++++ GIVEN DATA ++++

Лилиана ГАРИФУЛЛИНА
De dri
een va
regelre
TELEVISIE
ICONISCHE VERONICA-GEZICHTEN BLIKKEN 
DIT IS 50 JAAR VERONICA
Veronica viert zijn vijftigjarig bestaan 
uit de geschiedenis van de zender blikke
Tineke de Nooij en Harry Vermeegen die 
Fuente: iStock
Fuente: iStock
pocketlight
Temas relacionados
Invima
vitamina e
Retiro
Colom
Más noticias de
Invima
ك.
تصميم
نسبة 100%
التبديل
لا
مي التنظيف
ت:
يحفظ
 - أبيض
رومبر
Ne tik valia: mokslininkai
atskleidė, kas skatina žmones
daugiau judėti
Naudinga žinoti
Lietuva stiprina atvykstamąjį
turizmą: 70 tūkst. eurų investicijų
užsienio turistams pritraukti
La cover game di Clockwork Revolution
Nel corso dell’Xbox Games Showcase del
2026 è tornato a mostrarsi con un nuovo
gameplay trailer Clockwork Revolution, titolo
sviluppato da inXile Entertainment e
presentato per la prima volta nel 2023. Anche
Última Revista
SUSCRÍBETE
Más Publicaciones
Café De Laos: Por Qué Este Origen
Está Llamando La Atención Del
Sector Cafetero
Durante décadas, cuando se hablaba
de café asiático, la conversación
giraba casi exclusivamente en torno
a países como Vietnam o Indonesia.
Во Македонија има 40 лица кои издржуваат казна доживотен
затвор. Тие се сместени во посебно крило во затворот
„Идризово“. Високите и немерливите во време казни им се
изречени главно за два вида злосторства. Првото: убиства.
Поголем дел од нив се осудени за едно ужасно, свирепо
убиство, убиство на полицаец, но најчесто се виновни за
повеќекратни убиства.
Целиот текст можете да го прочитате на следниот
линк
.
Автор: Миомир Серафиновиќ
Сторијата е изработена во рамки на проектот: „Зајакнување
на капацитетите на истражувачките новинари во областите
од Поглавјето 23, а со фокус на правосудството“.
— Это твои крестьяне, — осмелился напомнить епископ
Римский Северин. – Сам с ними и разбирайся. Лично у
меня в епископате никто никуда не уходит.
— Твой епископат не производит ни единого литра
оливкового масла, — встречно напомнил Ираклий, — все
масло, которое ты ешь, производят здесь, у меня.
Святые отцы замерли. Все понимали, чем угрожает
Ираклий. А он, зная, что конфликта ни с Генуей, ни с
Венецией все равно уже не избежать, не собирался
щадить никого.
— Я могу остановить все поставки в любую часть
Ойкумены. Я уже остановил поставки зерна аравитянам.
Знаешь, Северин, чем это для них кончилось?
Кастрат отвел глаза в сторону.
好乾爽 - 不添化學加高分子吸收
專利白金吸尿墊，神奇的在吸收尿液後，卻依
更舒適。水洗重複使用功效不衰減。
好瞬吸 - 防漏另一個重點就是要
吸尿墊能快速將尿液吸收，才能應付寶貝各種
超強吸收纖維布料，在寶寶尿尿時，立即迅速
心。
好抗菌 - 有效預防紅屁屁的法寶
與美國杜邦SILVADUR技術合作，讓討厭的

++++
++++ GIVEN DATA ++++

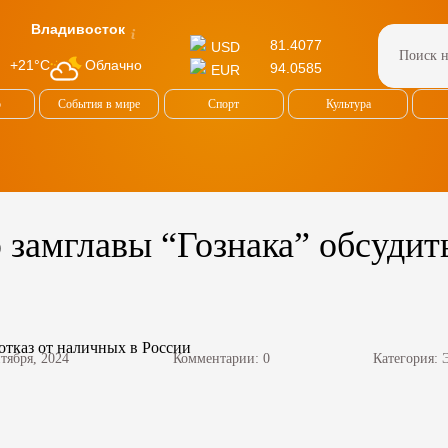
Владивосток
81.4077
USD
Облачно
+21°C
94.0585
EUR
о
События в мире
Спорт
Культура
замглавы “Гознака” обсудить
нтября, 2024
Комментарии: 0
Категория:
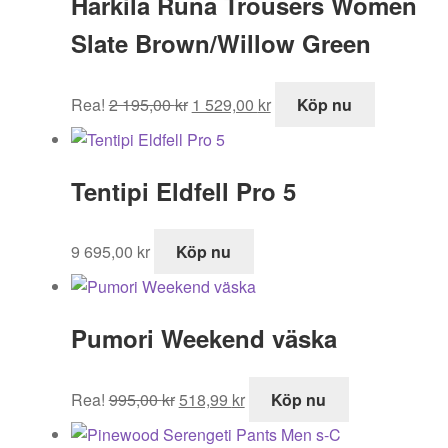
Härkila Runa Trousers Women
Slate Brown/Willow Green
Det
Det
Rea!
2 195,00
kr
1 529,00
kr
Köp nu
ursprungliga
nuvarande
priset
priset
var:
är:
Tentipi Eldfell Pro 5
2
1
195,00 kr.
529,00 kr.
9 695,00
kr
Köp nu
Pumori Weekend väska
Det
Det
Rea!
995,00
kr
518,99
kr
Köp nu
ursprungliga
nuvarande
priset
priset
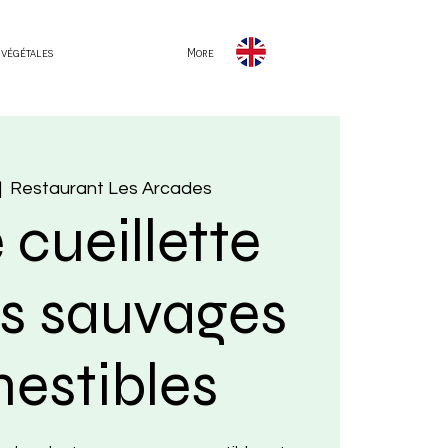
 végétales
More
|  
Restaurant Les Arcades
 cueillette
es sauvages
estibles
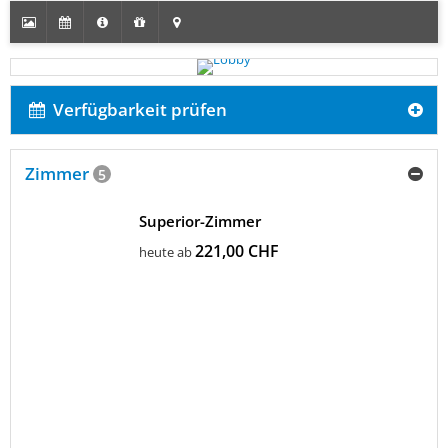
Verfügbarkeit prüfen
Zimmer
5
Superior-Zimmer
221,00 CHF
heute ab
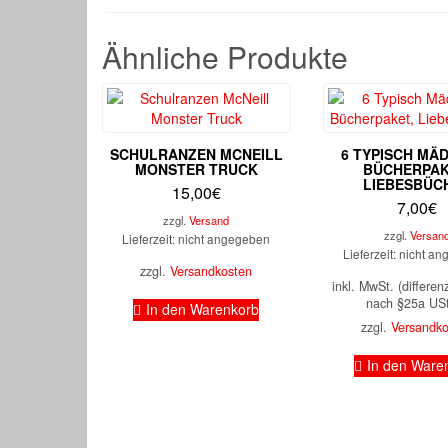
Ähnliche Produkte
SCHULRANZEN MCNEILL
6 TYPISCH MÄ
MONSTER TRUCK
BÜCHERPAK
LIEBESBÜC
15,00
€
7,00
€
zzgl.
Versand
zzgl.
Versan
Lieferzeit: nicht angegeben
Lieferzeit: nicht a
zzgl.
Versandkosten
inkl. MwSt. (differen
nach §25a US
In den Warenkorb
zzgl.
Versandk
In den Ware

++++

DESCRIPTION OF THE TASK - What you give back should be exactly the lines of the data above from the line with "Лилиана ГАРИФУЛЛИНА" through the line with "pocketlight", both of those included, and nothing more.

WRITTEN ANSWER -
Лилиана ГАРИФУЛЛИНА
De dri
een va
regelre
TELEVISIE
ICONISCHE VERONICA-GEZICHTEN BLIKKEN 
DIT IS 50 JAAR VERONICA
Veronica viert zijn vijftigjarig bestaan 
uit de geschiedenis van de zender blikke
Tineke de Nooij en Harry Vermeegen die 
Fuente: iStock
Fuente: iStock
pocketlight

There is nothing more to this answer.